Gardener's hand clenched tight on the phone again.
“Well what?” Suddenly the lights in the room were too bright. Like the sun when they had stepped out of the hotel late yesterday afternoon.
You did something. You had another fucking blackout and did another stupid thing. Or crazy thing. Or horrible thing. When are you going to learn to leave it alone? Or can you learn?
An exchange from an old movie clanged stupidly into his mind.
Evil El Comandante: Tomorrow before daybreak, senor, you will be dead! You have seen the sun for the last time!
Brave Americano: Yeah, but you'll be bald for the rest of your life.
“What was it?” he asked Ron. “What did I do?”
“You got into an argument with some guys at a place called The Stone Country Bar and Grille,” Cummings said. He laughed a little. “Ow! Christ, when it hurts to laugh, you know you abused yourself. You remember The Stone Country Bar and Grille and them thar good ole boys, James, my dear?”
He said he didn't.
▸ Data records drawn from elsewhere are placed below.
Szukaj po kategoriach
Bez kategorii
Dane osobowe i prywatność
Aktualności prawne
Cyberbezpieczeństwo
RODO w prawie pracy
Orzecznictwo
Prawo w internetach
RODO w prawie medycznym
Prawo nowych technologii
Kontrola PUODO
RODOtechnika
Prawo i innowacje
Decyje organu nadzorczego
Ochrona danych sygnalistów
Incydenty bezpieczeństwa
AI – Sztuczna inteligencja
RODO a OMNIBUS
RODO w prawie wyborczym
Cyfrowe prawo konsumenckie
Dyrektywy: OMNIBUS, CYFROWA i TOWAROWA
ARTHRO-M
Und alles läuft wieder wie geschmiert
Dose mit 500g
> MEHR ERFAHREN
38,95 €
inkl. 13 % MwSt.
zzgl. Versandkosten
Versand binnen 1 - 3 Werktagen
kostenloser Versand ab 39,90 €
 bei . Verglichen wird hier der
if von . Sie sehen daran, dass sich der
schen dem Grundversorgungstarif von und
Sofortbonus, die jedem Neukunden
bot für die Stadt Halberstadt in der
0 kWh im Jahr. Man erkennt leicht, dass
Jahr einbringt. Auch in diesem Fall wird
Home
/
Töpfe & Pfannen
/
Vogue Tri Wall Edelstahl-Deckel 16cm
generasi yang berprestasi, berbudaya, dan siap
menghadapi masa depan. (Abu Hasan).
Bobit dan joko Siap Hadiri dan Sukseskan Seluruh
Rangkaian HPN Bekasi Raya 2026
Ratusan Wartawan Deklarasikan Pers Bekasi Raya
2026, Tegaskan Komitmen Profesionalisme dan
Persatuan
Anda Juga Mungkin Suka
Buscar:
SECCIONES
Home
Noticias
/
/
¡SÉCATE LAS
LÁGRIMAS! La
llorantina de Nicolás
By really straining, he could remember a place called Smith Brothers. The sun had just been going down in a kettle of blood, and this being late June, that meant it had been… what? eight-thirty? quarter of nine? about five hours after he and Ron had gotten started, give or take. He could remember the sign outside bore the likeness of the famous cough-drop siblings. He could remember arguing furiously about Wallace Stevens with Cummings, shouting to be heard over the juke, which had been thundering out something by John Fogarty. It was where the last jagged edges of memory came to a halt.
“It was the place with the WAYLON JENNINGS FOR PRESIDENT bumper-sticker over the bar,” Cummings said. “That refresh the old noggin?”
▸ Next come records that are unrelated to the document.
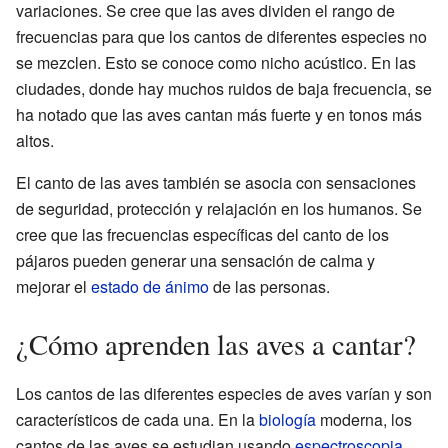
variaciones. Se cree que las aves dividen el rango de
frecuencias para que los cantos de diferentes especies no
se mezclen. Esto se conoce como nicho acústico. En las
ciudades, donde hay muchos ruidos de baja frecuencia, se
ha notado que las aves cantan más fuerte y en tonos más
altos.
El canto de las aves también se asocia con sensaciones
de seguridad, protección y relajación en los humanos. Se
cree que las frecuencias específicas del canto de los
pájaros pueden generar una sensación de calma y
mejorar el
estado de ánimo
de las personas.
¿Cómo aprenden las aves a cantar?
Los cantos de las diferentes especies de aves varían y son
característicos de cada una. En la
biología
moderna, los
cantos de las aves se estudian usando
espectroscopia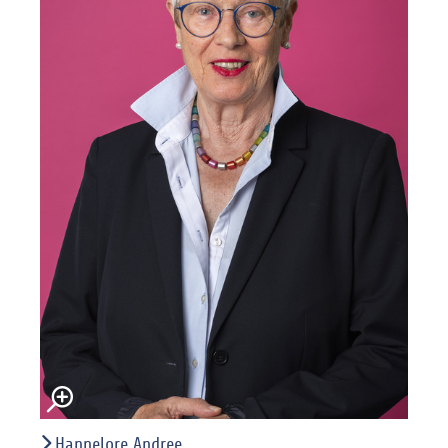
Hannelore Andree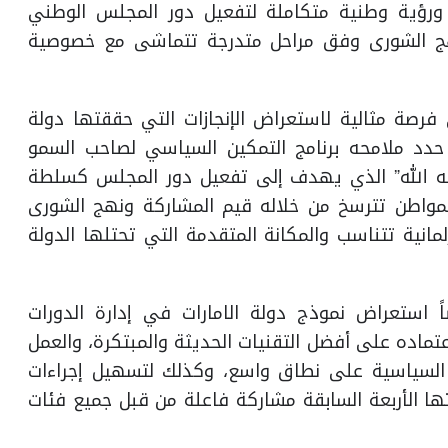
 شكل خطة عمل ورؤية وطنية متكاملة لتفعيل دور المجلس الوطني
نهج الشورى وفق مراحل متدرجة تتماشى مع خصوصية
صة مثالية لاستعراض الإنجازات التي حققتها دولة
ر حدد ملامحه برنامج التمكين السياسي لصاحب السمو
فظه الله” الذي يهدف إلى تفعيل دور المجلس كسلطة
واطن تترسخ من خلاله قيم المشاركة ونهج الشورى
نية تتناسب والمكانة المتقدمة التي تحتلها الدولة
ً استعراض نموذج دولة الامارات في إدارة الدورات
اعتماده على أفضل التقنيات الحديثة والمبتكرة، والعمل
السياسية على نطاق واسع، وكذلك لتسهيل إجراءات
تها الأربعة السابقة مشاركة فاعلة من قبل جميع فئات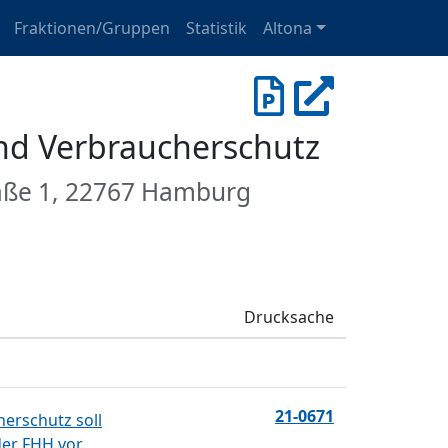
Fraktionen/Gruppen
Statistik
Altona
und Verbraucherschutz
raße 1, 22767 Hamburg
Drucksache
21-0671
erschutz soll
der FHH vor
“No,” Gardener said miserably.
“Well, you got into an argument with a couple of the good ole boys. Words were passed. These words grew first warm and then hot. A punch was thrown.”
“By me?” Gardener's voice was now only dull.
“By you,” Cummings agreed cheerfully. “At which point we flew through the air with the greatest of ease, landing on the sidewalk. I thought we got off pretty cheap, to tell you the truth. You had them frothing, Jim.”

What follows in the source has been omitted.